## Exercise
Within the data that follows, set down exactly the lines from the one containing "совершается с помехой." through the one containing "которое он совершил", both ends included.

## Dataset
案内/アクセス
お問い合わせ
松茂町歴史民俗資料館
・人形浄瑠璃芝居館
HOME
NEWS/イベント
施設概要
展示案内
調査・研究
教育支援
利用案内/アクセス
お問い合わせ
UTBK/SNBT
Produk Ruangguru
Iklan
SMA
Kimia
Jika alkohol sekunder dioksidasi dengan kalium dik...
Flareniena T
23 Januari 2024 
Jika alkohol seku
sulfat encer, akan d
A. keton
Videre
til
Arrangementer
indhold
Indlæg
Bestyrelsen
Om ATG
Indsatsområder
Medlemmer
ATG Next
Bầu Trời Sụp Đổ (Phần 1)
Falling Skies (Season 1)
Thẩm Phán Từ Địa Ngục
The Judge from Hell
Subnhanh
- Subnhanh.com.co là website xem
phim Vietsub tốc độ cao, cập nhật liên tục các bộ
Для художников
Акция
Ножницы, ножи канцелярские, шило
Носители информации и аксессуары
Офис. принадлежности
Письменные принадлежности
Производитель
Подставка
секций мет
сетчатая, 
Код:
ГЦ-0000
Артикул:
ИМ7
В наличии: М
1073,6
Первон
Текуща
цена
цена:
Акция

---

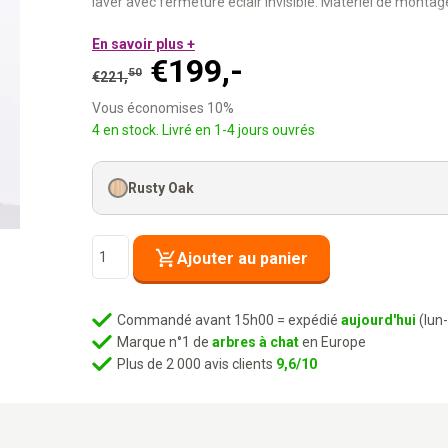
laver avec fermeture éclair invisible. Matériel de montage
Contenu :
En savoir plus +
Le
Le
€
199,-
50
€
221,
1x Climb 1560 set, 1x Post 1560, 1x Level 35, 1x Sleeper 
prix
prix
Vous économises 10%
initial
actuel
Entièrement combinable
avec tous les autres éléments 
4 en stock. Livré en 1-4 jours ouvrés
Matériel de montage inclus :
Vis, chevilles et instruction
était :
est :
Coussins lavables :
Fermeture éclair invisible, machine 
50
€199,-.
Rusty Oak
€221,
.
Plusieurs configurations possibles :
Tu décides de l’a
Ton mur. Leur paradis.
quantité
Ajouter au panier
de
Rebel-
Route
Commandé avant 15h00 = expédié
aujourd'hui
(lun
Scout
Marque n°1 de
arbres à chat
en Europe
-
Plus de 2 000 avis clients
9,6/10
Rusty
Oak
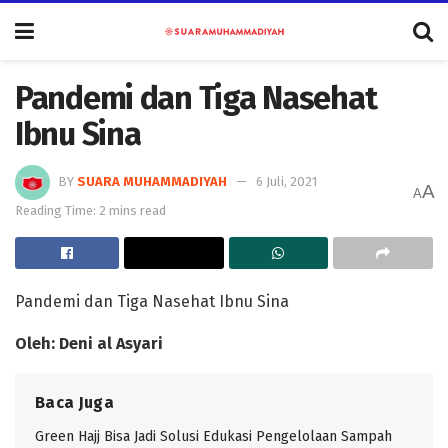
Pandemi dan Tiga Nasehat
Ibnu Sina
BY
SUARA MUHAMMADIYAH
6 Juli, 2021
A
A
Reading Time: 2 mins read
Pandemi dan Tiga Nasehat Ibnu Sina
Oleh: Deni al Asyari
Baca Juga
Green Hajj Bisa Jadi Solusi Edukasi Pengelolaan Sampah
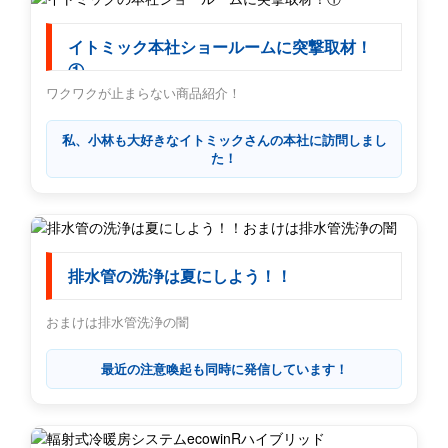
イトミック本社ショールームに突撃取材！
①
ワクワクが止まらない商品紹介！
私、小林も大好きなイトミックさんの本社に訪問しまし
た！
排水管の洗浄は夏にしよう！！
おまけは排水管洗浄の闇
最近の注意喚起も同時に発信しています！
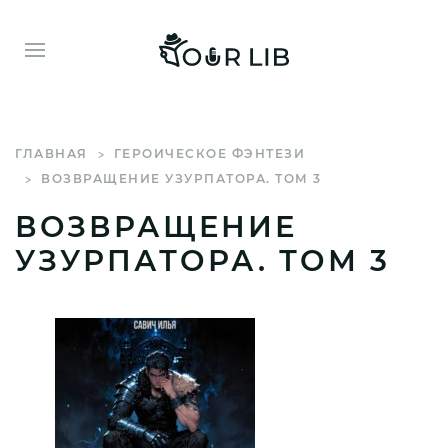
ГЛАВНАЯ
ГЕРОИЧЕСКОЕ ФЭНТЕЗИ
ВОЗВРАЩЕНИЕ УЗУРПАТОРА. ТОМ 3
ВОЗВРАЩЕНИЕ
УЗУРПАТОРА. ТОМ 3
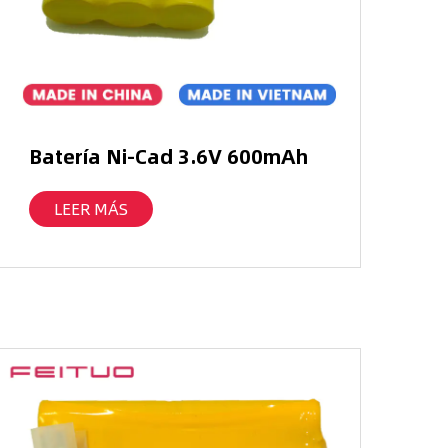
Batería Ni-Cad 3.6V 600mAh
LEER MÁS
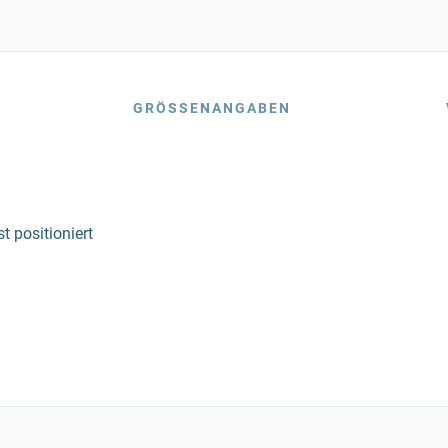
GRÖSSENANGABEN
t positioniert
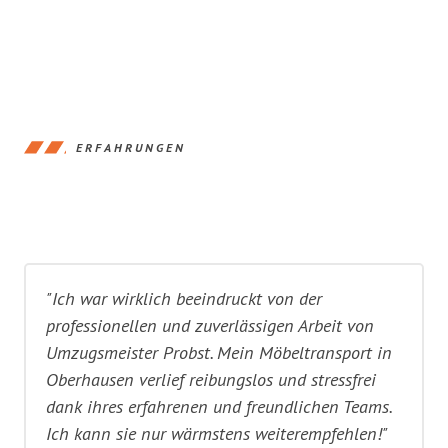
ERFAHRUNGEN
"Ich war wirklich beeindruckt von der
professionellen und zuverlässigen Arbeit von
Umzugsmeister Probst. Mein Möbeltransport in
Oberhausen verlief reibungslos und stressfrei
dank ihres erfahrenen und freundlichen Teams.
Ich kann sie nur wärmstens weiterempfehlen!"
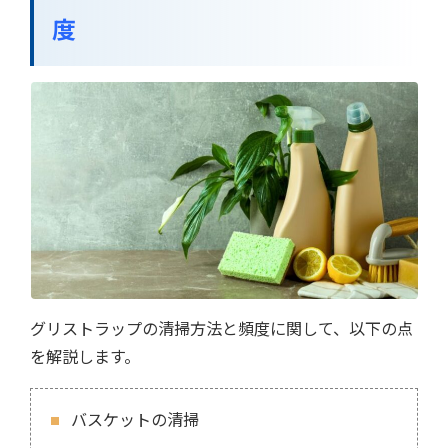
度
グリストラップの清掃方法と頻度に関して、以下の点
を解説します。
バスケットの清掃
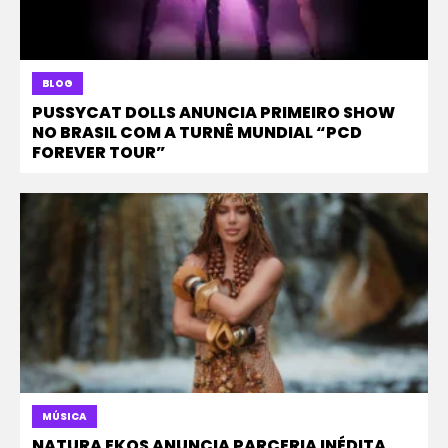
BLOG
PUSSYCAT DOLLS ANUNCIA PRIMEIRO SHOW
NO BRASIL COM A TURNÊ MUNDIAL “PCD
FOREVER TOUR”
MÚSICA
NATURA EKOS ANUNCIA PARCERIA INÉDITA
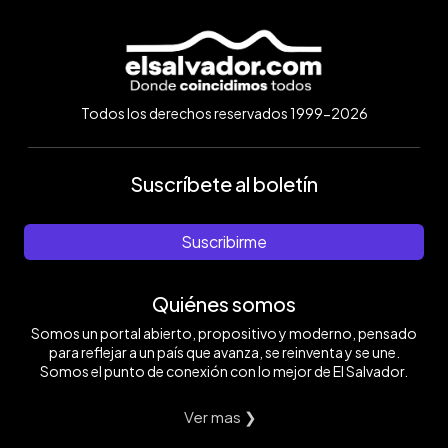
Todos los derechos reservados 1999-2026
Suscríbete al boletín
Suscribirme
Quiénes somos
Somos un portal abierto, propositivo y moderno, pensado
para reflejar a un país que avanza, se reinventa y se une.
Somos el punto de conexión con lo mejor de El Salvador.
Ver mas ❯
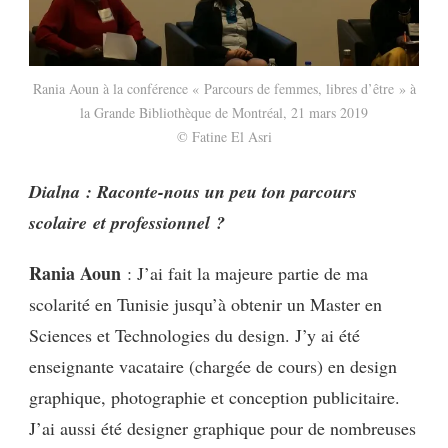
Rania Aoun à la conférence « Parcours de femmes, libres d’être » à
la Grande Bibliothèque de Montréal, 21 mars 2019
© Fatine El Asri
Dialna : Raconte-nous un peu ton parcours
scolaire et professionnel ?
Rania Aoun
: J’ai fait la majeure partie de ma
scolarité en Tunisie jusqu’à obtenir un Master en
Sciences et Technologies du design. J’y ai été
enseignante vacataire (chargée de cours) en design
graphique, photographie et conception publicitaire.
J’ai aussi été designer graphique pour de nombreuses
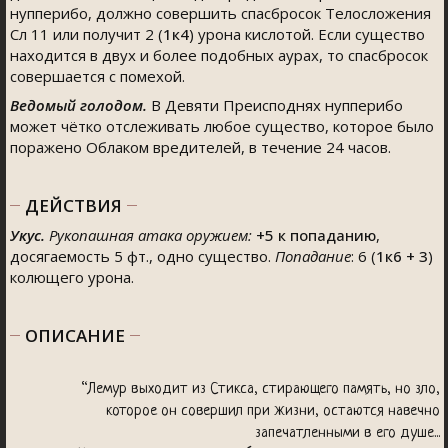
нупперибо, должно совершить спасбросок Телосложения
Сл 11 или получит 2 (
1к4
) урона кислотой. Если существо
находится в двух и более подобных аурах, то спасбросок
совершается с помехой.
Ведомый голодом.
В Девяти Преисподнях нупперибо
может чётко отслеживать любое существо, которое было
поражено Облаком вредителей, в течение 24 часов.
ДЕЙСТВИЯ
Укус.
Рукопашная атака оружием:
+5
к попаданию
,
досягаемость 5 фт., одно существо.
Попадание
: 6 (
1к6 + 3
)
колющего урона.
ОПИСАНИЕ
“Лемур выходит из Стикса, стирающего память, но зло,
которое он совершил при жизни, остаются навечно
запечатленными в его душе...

* * *

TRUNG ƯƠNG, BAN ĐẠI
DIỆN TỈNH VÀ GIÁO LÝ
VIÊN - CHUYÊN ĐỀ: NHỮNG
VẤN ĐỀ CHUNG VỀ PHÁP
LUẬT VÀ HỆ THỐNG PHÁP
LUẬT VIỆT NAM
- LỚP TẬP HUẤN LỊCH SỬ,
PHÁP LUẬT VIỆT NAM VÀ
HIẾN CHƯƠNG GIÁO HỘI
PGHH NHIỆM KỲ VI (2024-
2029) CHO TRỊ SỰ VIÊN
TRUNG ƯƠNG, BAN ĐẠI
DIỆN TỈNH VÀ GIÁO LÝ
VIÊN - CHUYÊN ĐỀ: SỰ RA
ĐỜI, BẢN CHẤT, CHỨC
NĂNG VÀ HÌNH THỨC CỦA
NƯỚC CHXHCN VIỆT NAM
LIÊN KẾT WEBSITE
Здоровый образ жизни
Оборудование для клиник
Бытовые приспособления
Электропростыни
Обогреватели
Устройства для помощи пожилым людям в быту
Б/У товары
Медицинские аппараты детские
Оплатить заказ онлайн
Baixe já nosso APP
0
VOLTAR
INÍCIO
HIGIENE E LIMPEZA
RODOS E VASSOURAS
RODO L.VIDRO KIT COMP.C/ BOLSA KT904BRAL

## Output
совершается с помехой.
Ведомый голодом.
В Девяти Преисподнях нупперибо
может чётко отслеживать любое существо, которое было
поражено Облаком вредителей, в течение 24 часов.
ДЕЙСТВИЯ
Укус.
Рукопашная атака оружием:
+5
к попаданию
,
досягаемость 5 фт., одно существо.
Попадание
: 6 (
1к6 + 3
)
колющего урона.
ОПИСАНИЕ
“Лемур выходит из Стикса, стирающего память, но зло,
которое он совершил при жизни, остаются навечно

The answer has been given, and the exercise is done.